ASSIGNMENT:
Report all lines below with the word "Para".

DATASET ENTRIES:
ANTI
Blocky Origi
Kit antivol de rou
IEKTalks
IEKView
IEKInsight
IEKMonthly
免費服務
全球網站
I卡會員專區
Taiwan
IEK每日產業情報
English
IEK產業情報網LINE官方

==

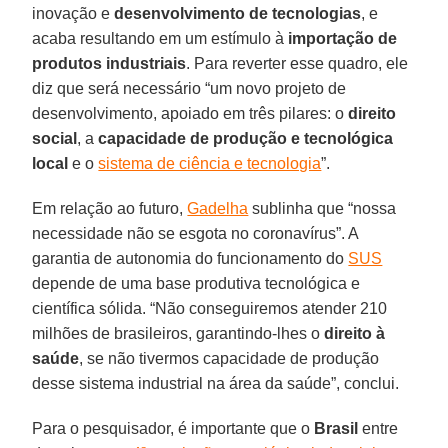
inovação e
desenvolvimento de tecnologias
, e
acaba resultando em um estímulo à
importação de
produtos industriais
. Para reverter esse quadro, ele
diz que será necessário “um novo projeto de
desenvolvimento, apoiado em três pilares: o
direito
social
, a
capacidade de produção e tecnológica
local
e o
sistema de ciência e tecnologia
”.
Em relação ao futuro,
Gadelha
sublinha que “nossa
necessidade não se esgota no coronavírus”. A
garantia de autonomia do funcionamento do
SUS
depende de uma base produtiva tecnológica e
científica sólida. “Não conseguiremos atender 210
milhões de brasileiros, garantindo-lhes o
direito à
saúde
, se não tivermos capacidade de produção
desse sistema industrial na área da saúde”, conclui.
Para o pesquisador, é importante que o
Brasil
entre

OUTPUT OF THE EXERCISE:
. Para reverter esse quadro, ele
Para o pesquisador, é importante que o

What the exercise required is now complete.